> **What needs to be done**:
Reproduce the records precisely. Every line should be included.

(Saved data entries)

──────────

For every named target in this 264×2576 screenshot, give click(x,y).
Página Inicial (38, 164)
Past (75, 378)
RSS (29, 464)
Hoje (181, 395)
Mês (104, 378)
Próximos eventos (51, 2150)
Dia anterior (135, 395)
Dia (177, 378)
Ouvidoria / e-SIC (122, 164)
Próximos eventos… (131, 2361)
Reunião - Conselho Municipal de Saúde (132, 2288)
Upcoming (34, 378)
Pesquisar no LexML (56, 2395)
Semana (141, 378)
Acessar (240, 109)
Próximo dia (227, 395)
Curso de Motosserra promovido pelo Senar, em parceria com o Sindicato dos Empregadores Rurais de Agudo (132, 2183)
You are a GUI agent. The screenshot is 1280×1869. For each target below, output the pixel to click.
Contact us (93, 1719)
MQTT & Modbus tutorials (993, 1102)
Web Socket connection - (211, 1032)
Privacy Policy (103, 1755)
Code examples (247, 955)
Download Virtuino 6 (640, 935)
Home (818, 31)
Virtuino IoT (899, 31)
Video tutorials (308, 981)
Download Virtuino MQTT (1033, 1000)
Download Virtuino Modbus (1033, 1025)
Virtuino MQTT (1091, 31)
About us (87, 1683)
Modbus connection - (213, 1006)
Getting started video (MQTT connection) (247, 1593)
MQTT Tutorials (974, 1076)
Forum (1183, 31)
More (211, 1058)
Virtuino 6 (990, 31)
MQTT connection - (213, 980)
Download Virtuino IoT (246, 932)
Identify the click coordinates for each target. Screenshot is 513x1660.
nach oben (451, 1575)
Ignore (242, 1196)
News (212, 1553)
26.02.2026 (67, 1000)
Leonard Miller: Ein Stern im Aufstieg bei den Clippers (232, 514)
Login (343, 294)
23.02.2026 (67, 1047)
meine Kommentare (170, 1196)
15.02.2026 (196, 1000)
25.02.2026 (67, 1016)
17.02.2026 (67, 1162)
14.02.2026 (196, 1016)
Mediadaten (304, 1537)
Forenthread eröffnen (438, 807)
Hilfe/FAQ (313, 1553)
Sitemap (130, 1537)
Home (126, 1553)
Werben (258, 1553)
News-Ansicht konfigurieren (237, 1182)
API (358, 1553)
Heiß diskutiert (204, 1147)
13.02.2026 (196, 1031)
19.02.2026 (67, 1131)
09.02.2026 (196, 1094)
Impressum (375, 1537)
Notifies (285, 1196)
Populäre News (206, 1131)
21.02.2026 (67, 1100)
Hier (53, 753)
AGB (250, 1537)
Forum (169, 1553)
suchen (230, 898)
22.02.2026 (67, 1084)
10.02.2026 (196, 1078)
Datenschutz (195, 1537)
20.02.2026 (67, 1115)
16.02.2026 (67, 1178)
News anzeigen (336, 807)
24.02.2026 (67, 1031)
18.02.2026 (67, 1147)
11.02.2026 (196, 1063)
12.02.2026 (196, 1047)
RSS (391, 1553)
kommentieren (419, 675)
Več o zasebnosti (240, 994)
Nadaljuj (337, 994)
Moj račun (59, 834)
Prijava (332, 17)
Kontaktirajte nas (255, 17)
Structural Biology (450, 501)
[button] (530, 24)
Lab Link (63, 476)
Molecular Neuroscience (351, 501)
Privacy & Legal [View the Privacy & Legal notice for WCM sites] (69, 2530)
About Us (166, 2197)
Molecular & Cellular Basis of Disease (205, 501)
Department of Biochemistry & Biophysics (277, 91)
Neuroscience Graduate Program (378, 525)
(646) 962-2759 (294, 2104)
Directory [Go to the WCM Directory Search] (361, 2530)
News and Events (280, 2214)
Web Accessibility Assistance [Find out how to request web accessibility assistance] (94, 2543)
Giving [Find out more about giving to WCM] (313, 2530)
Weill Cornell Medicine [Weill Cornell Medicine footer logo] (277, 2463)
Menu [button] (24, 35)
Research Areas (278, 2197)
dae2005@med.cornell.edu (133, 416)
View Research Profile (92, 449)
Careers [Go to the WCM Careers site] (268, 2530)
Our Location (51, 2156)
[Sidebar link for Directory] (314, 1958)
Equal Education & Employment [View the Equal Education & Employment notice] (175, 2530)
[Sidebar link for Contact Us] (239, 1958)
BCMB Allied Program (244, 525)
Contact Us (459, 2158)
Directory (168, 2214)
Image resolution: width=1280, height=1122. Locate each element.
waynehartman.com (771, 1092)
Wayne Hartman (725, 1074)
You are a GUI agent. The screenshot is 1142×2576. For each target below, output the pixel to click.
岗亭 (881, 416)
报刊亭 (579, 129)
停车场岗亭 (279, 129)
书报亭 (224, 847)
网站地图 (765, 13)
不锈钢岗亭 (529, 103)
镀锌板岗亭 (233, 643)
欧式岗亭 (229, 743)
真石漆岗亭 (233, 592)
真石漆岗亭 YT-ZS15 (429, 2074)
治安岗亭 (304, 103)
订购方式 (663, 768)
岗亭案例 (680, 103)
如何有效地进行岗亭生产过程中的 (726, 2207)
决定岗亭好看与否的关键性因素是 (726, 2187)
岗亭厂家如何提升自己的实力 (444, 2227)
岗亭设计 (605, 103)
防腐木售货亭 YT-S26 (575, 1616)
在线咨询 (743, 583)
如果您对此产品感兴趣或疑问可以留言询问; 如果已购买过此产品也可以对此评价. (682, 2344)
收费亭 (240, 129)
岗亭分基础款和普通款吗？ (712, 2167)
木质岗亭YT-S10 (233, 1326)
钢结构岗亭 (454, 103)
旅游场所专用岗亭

──────────

> **Answer to this task**:
For every named target in this 264×2576 screenshot, give click(x,y).
Página Inicial (38, 164)
Past (75, 378)
RSS (29, 464)
Hoje (181, 395)
Mês (104, 378)
Próximos eventos (51, 2150)
Dia anterior (135, 395)
Dia (177, 378)
Ouvidoria / e-SIC (122, 164)
Próximos eventos… (131, 2361)
Reunião - Conselho Municipal de Saúde (132, 2288)
Upcoming (34, 378)
Pesquisar no LexML (56, 2395)
Semana (141, 378)
Acessar (240, 109)
Próximo dia (227, 395)
Curso de Motosserra promovido pelo Senar, em parceria com o Sindicato dos Empregadores Rurais de Agudo (132, 2183)
You are a GUI agent. The screenshot is 1280×1869. For each target below, output the pixel to click.
Contact us (93, 1719)
MQTT & Modbus tutorials (993, 1102)
Web Socket connection - (211, 1032)
Privacy Policy (103, 1755)
Code examples (247, 955)
Download Virtuino 6 (640, 935)
Home (818, 31)
Virtuino IoT (899, 31)
Video tutorials (308, 981)
Download Virtuino MQTT (1033, 1000)
Download Virtuino Modbus (1033, 1025)
Virtuino MQTT (1091, 31)
About us (87, 1683)
Modbus connection - (213, 1006)
Getting started video (MQTT connection) (247, 1593)
MQTT Tutorials (974, 1076)
Forum (1183, 31)
More (211, 1058)
Virtuino 6 (990, 31)
MQTT connection - (213, 980)
Download Virtuino IoT (246, 932)
Identify the click coordinates for each target. Screenshot is 513x1660.
nach oben (451, 1575)
Ignore (242, 1196)
News (212, 1553)
26.02.2026 (67, 1000)
Leonard Miller: Ein Stern im Aufstieg bei den Clippers (232, 514)
Login (343, 294)
23.02.2026 (67, 1047)
meine Kommentare (170, 1196)
15.02.2026 (196, 1000)
25.02.2026 (67, 1016)
17.02.2026 (67, 1162)
14.02.2026 (196, 1016)
Mediadaten (304, 1537)
Forenthread eröffnen (438, 807)
Hilfe/FAQ (313, 1553)
Sitemap (130, 1537)
Home (126, 1553)
Werben (258, 1553)
News-Ansicht konfigurieren (237, 1182)
API (358, 1553)
Heiß diskutiert (204, 1147)
13.02.2026 (196, 1031)
19.02.2026 (67, 1131)
09.02.2026 (196, 1094)
Impressum (375, 1537)
Notifies (285, 1196)
Populäre News (206, 1131)
21.02.2026 (67, 1100)
Hier (53, 753)
AGB (250, 1537)
Forum (169, 1553)
suchen (230, 898)
22.02.2026 (67, 1084)
10.02.2026 (196, 1078)
Datenschutz (195, 1537)
20.02.2026 (67, 1115)
16.02.2026 (67, 1178)
News anzeigen (336, 807)
24.02.2026 (67, 1031)
18.02.2026 (67, 1147)
11.02.2026 (196, 1063)
12.02.2026 (196, 1047)
RSS (391, 1553)
kommentieren (419, 675)
Več o zasebnosti (240, 994)
Nadaljuj (337, 994)
Moj račun (59, 834)
Prijava (332, 17)
Kontaktirajte nas (255, 17)
Structural Biology (450, 501)
[button] (530, 24)
Lab Link (63, 476)
Molecular Neuroscience (351, 501)
Privacy & Legal [View the Privacy & Legal notice for WCM sites] (69, 2530)
About Us (166, 2197)
Molecular & Cellular Basis of Disease (205, 501)
Department of Biochemistry & Biophysics (277, 91)
Neuroscience Graduate Program (378, 525)
(646) 962-2759 (294, 2104)
Directory [Go to the WCM Directory Search] (361, 2530)
News and Events (280, 2214)
Web Accessibility Assistance [Find out how to request web accessibility assistance] (94, 2543)
Giving [Find out more about giving to WCM] (313, 2530)
Weill Cornell Medicine [Weill Cornell Medicine footer logo] (277, 2463)
Menu [button] (24, 35)
Research Areas (278, 2197)
dae2005@med.cornell.edu (133, 416)
View Research Profile (92, 449)
Careers [Go to the WCM Careers site] (268, 2530)
Our Location (51, 2156)
[Sidebar link for Directory] (314, 1958)
Equal Education & Employment [View the Equal Education & Employment notice] (175, 2530)
[Sidebar link for Contact Us] (239, 1958)
BCMB Allied Program (244, 525)
Contact Us (459, 2158)
Directory (168, 2214)
Image resolution: width=1280, height=1122. Locate each element.
waynehartman.com (771, 1092)
Wayne Hartman (725, 1074)
You are a GUI agent. The screenshot is 1142×2576. For each target below, output the pixel to click.
岗亭 (881, 416)
报刊亭 (579, 129)
停车场岗亭 (279, 129)
书报亭 (224, 847)
网站地图 (765, 13)
不锈钢岗亭 (529, 103)
镀锌板岗亭 (233, 643)
欧式岗亭 (229, 743)
真石漆岗亭 (233, 592)
真石漆岗亭 YT-ZS15 (429, 2074)
治安岗亭 (304, 103)
订购方式 (663, 768)
岗亭案例 (680, 103)
如何有效地进行岗亭生产过程中的 (726, 2207)
决定岗亭好看与否的关键性因素是 (726, 2187)
岗亭厂家如何提升自己的实力 (444, 2227)
岗亭设计 (605, 103)
防腐木售货亭 YT-S26 (575, 1616)
在线咨询 (743, 583)
如果您对此产品感兴趣或疑问可以留言询问; 如果已购买过此产品也可以对此评价. (682, 2344)
收费亭 (240, 129)
岗亭分基础款和普通款吗？ (712, 2167)
木质岗亭YT-S10 (233, 1326)
钢结构岗亭 (454, 103)
旅游场所专用岗亭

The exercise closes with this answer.